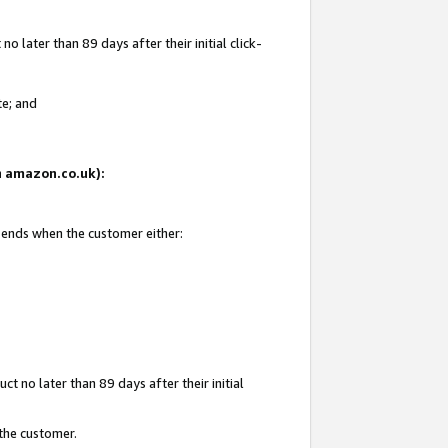
 later than 89 days after their initial click-
te; and
on amazon.co.uk):
d ends when the customer either:
t no later than 89 days after their initial
 the customer.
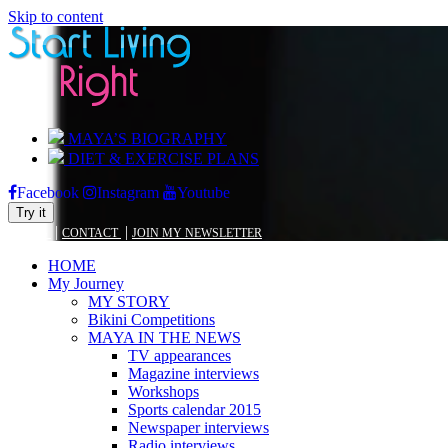
Skip to content
MAYA’S BIOGRAPHY
DIET & EXERCISE PLANS
Facebook
Instagram
Youtube
Try it
|
|
BLOG
CONTACT
JOIN MY NEWSLETTER
HOME
My Journey
MY STORY
Bikini Competitions
MAYA IN THE NEWS
TV appearances
Magazine interviews
Workshops
Sports calendar 2015
Newspaper interviews
Radio interviews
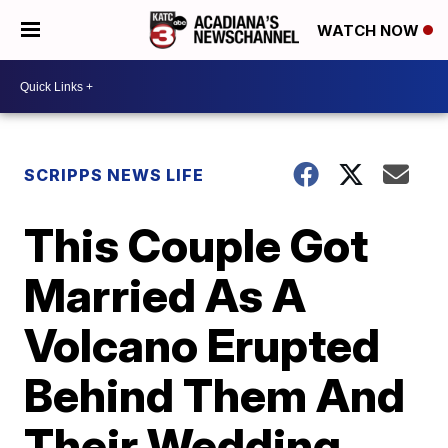
WATCH NOW
SCRIPPS NEWS LIFE
This Couple Got
Married As A
Volcano Erupted
Behind Them And
Their Wedding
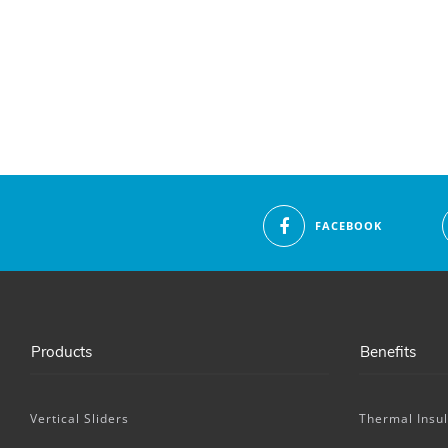
FACEBOOK
Products
Benefits
Vertical Sliders
Thermal Insul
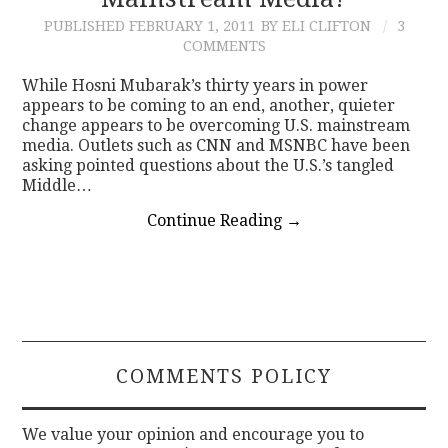
PUBLISHED
FEBRUARY 1, 2011
BY ELI CLIFTON
3
CONTACT
COMMENTS
While Hosni Mubarak’s thirty years in power
appears to be coming to an end, another, quieter
change appears to be overcoming U.S. mainstream
media. Outlets such as CNN and MSNBC have been
asking pointed questions about the U.S.’s tangled
Middle…
Continue Reading
→
COMMENTS POLICY
We value your opinion and encourage you to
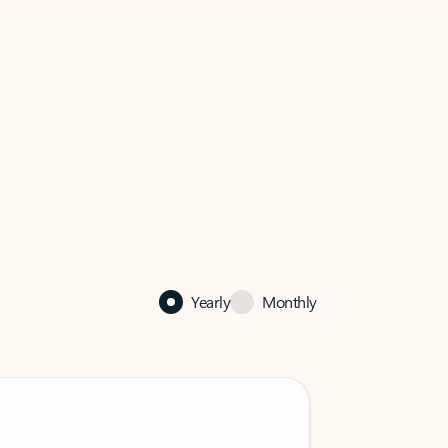
Yearly
Monthly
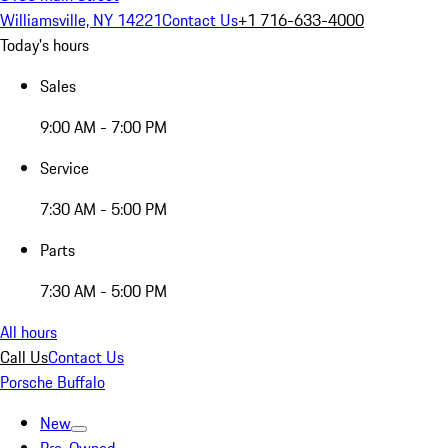
Williamsville, NY 14221
Contact Us
+1 716-633-4000
Today's hours
Sales
9:00 AM - 7:00 PM
Service
7:30 AM - 5:00 PM
Parts
7:30 AM - 5:00 PM
All hours
Call Us
Contact Us
Porsche Buffalo
New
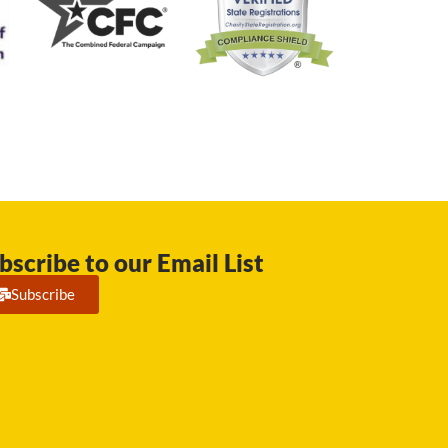
bscribe to our Email List
Subscribe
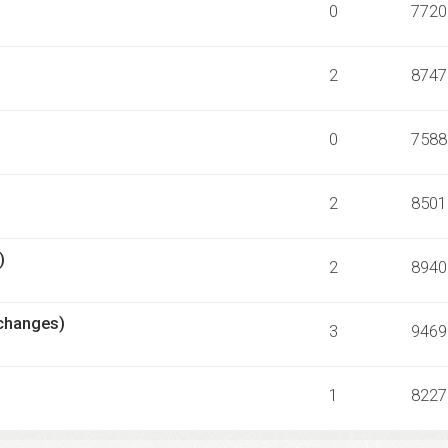
0
7720
2
8747
0
7588
2
8501
)
2
8940
échanges)
3
9469
1
8227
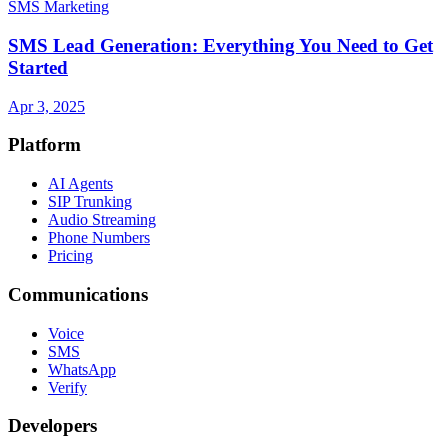
SMS Marketing
SMS Lead Generation: Everything You Need to Get
Started
Apr 3, 2025
Platform
AI Agents
SIP Trunking
Audio Streaming
Phone Numbers
Pricing
Communications
Voice
SMS
WhatsApp
Verify
Developers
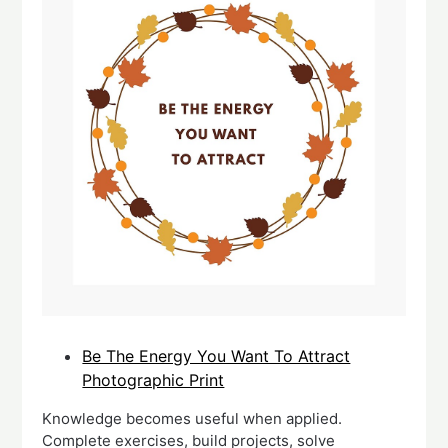
Be The Energy You Want To Attract
Photographic Print
Knowledge becomes useful when applied.
Complete exercises, build projects, solve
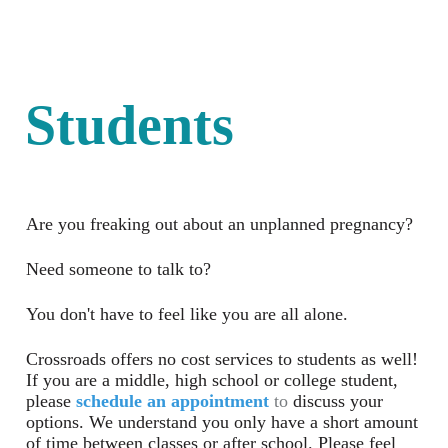
Students
Are you freaking out about an unplanned pregnancy?
Need someone to talk to?
You don't have to feel like you are all alone.
Crossroads offers no cost services to students as well!
If you are a middle, high school or college student,
please
schedule an appointment
to
discuss your
options. We understand you only have a short amount
of time between classes or after school. Please feel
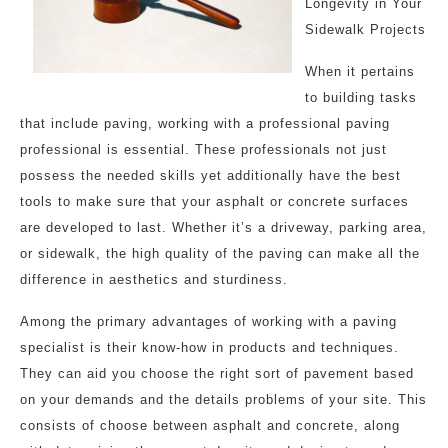
Longevity in Your
Sidewalk Projects
When it pertains
to building tasks
that include paving, working with a professional paving
professional is essential. These professionals not just
possess the needed skills yet additionally have the best
tools to make sure that your asphalt or concrete surfaces
are developed to last. Whether it’s a driveway, parking area,
or sidewalk, the high quality of the paving can make all the
difference in aesthetics and sturdiness.
Among the primary advantages of working with a paving
specialist is their know-how in products and techniques.
They can aid you choose the right sort of pavement based
on your demands and the details problems of your site. This
consists of choose between asphalt and concrete, along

+ + + + + + +

## Task:
From the records above, quote word for word only the lines beginning at the line that has "SMS Marketing" and stopping after the line that has "to building tasks". Omit the pictures.

## Solution for this problem:
SMS Marketing
SMS Lead Generation: Everything You Need to Get
Started
Apr 3, 2025
Platform
AI Agents
SIP Trunking
Audio Streaming
Phone Numbers
Pricing
Communications
Voice
SMS
WhatsApp
Verify
Developers
Be The Energy You Want To Attract
Photographic Print
Knowledge becomes useful when applied.
Complete exercises, build projects, solve
Students
Are you freaking out about an unplanned pregnancy?
Need someone to talk to?
You don't have to feel like you are all alone.
Crossroads offers no cost services to students as well!
If you are a middle, high school or college student,
please
schedule an appointment
to
discuss your
options. We understand you only have a short amount
of time between classes or after school. Please feel
Longevity in Your
Sidewalk Projects
When it pertains
to building tasks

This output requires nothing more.